Room temperature ferromagnetism and dielectric enhancement in nanocomposites ZnO doped with iron

Abstract

Pure and iron with different concentrations (0.2, 1, 5, 10, 15, 20, 25, 30, 35 and 40 Mol. %) doped zinc oxide, symbolic as Zn: (0.2, 1, 5, 10, 15, 20, 25, 30, 35 and 40 Fe Mol. %) were synthesized using the self-modified sol–gel technique in powder form. Structural and morphological properties of the samples were studied comparatively by (XRD), (XPS), (FESEM), and (HRTEM), which revealed that the used samples adapted the hexagonal wurtzite structure. Some structural parameters such as strain, crystalline size, and dislocation density, were calculated to have accurate investigation giving rise to the nanostructure phase.

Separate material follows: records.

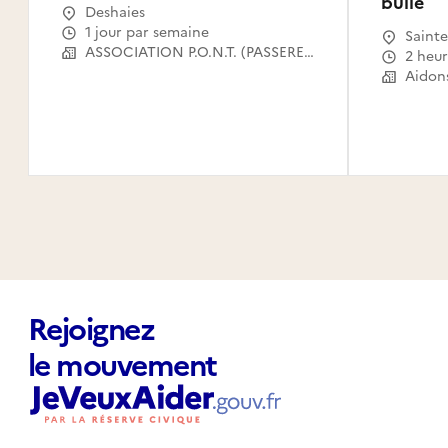
bulle
Deshaies
1 jour par semaine
Sainte
ASSOCIATION P.O.N.T. (PASSERELLES OUVERTES VERS LE NUMERIQUE POUR TOUS)
2 heu
Rejoignez
le mouvement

The Laser-based Raman micro-spectroscopy presents the homogenous distribution of the iron oxide. The sensing performance of the samples toward the effect of increasing the temperature (from 25 to 150 °C) on the dielectric high-frequency range between 1 MHz up and 1 GHz was investigated with the help of a network impedance analyser (KEYSIGHT-E4991B). The mentioned increase in temperature record ε′ increases values while, it decreases by increasing the frequency, indicating a Debye-type dielectric dispersion. Compared to pure zinc oxide, an enhancement in both (σac) and the impedance real part Z′ was observed in the nanocomposite Z0.2F sample at higher dielectric temperature up to 130 °C. In contrast to pure ZnO, the area of the hysteresis loop against iron concentration for the doped samples increases with an increase in iron concentration. This behavior enhances ferromagnetism in Fe-doped ZnO nanostructure material.